Chapter 1 Flashcards
Research Design
planning and designing appropriate ways of collecting data for the
investigation of a particular scientific problem
Descriptive Statistics
description, summarization and presentation of data using both numerical and graphical methods
Inferential Statistics
drawing scientific conclusions and making a prediction ab population based on the data from a sample of the population. eg: hypothesis tests, confidence intervals, making a estimate ab population based on size of sample.
Variable
any characteristic that varies (natural variation), often several, the “What”.
Distribution of a Variable
all the values that a variable takes on.
Categorical Variables (Qualitative Variable)
Data Recorded on a Nominal (names) Scale, is a non-numerical value. No measurements are obtained from this but they obtain numbers for analysis eg: color, gender, animals
Nominal Scale (name scale)
Nominal scales may sometimes be assigned numbers for ease of recording, but the variable is still
categorical (not quantitative), for example, 1 = single, 2 = common-law, 3 = married, 4 = separated, 5 = widowed, 6 = divorced.

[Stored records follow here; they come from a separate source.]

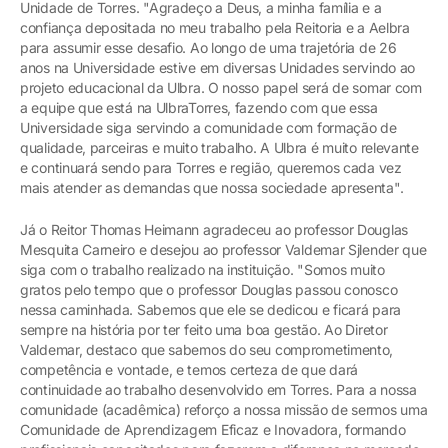
Unidade de Torres. "Agradeço a Deus, a minha família e a
confiança depositada no meu trabalho pela Reitoria e a Aelbra
para assumir esse desafio. Ao longo de uma trajetória de 26
anos na Universidade estive em diversas Unidades servindo ao
projeto educacional da Ulbra. O nosso papel será de somar com
a equipe que está na UlbraTorres, fazendo com que essa
Universidade siga servindo a comunidade com formação de
qualidade, parceiras e muito trabalho. A Ulbra é muito relevante
e continuará sendo para Torres e região, queremos cada vez
mais atender as demandas que nossa sociedade apresenta".
Já o Reitor Thomas Heimann agradeceu ao professor Douglas
Mesquita Carneiro e desejou ao professor Valdemar Sjlender que
siga com o trabalho realizado na instituição. "Somos muito
gratos pelo tempo que o professor Douglas passou conosco
nessa caminhada. Sabemos que ele se dedicou e ficará para
sempre na história por ter feito uma boa gestão. Ao Diretor
Valdemar, destaco que sabemos do seu comprometimento,
competência e vontade, e temos certeza de que dará
continuidade ao trabalho desenvolvido em Torres. Para a nossa
comunidade (acadêmica) reforço a nossa missão de sermos uma
Comunidade de Aprendizagem Eficaz e Inovadora, formando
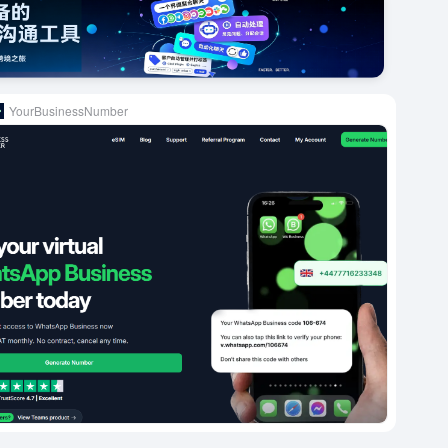
YourBusinessNumber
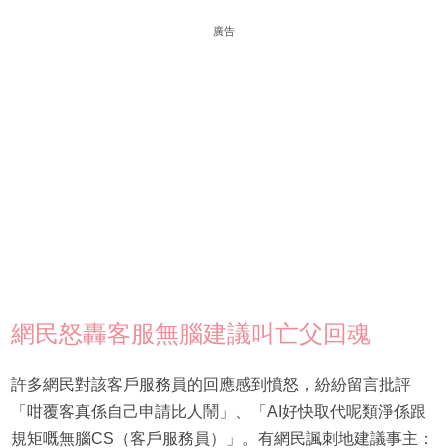
廣告
網民怒轟客服無腦建議叫亡父回魂
許多網民對該客戶服務員的回應感到憤怒，紛紛留言批評
「咁覆客真係自己申請比人鬧」、「AI好快取代呢類淨係跟
規矩嘅無腦CS（客戶服務員）」。有網民諷刺地建議事主：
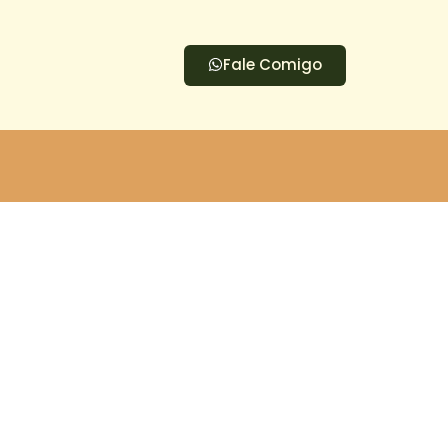
Fale Comigo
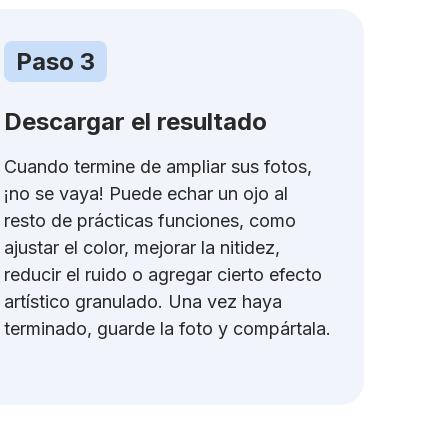
Paso 3
Descargar el resultado
Cuando termine de ampliar sus fotos,
¡no se vaya! Puede echar un ojo al
resto de prácticas funciones, como
ajustar el color, mejorar la nitidez,
reducir el ruido o agregar cierto efecto
artístico granulado. Una vez haya
terminado, guarde la foto y compártala.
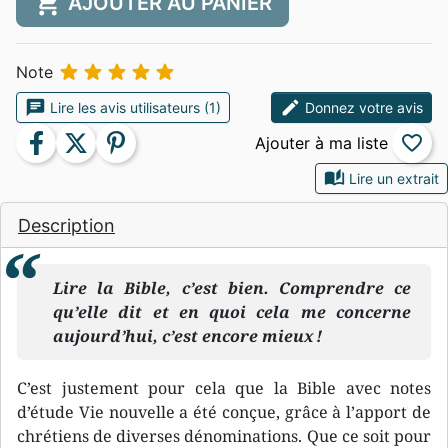
shopping_cart
AJOUTER AU PANIER





Note
chat
edit
Lire les avis utilisateurs (1)
Donnez votre avis
facebook
twitter
pinterest
favorite_border
auto_stories
Lire un extrait
Description
Lire la Bible, c’est bien. Comprendre ce
qu’elle dit et en quoi cela me concerne
aujourd’hui, c’est encore mieux !
C’est justement pour cela que la Bible avec notes
d’étude Vie nouvelle a été conçue, grâce à l’apport de
chrétiens de diverses dénominations. Que ce soit pour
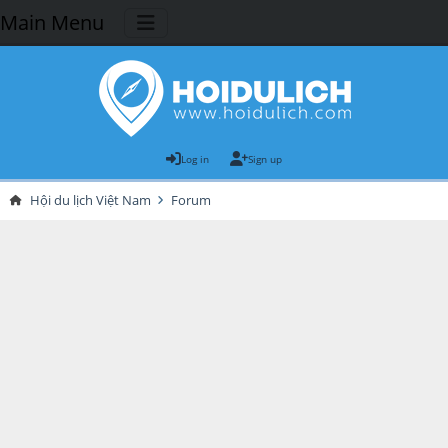
Main Menu
Log in
Sign up
Hội du lịch Việt Nam
Forum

Binary categorical variable
a variable that has only two possible categories
Ordinal Scale Variables/Data
Data or observations can be put in order from lowest to highest, but which do not have a constant interval between successive units, i.e., the data can be ranked. an ordinal scale of 1 – 5 can be used, where 1 = very poor, 2 = poor, 3 = moderate, 4 = good, 5 =very good.
Quantitative Variables/Data
A quantitative variable is a numerically-valued variable.
Constant interval size between successive units.
Discrete or discontinuous quantitative variable
a quantitative variable whose possible values only take on specific values, usually whole numbers.
▪ a countable variable.
▪ e.g., the number of people, animals, or stars must be whole numbers.
Continuous quantitative variable
a quantitative variable that has an infinite number of possible values between any observed range.
▪ a measureable variable.
▪ e.g., the weight of a person may be 71 kg or 72 kg or an infinite number of possible values
between, e.g., 71.42 kg or 71.42893 kg, depending upon the accuracy of the balance used.
▪ Time, distance and height (regardless of units) are always continuous variables.
▪ Even if the measurements are rounded to whole numbers
Explanatory or Predictor variables
variables of interest that are hypothesized to explain or affect other variables in the study, but which are not likely to be affected by those other variables. (Independent Variable)
Response variable
the variable that is hypothesized
to be affected by the explanatory or independent variables. (Dependant Variable)
* E.g., age and height – height does not affect age, but age affects height
Extraneous variables
Explanatory variables that are NOT of interest or are NOT related to the purpose of the study, though they could be of interest in a different study.
* These may potentially affect the response variable, interfering with the study and leading to “experimental error”.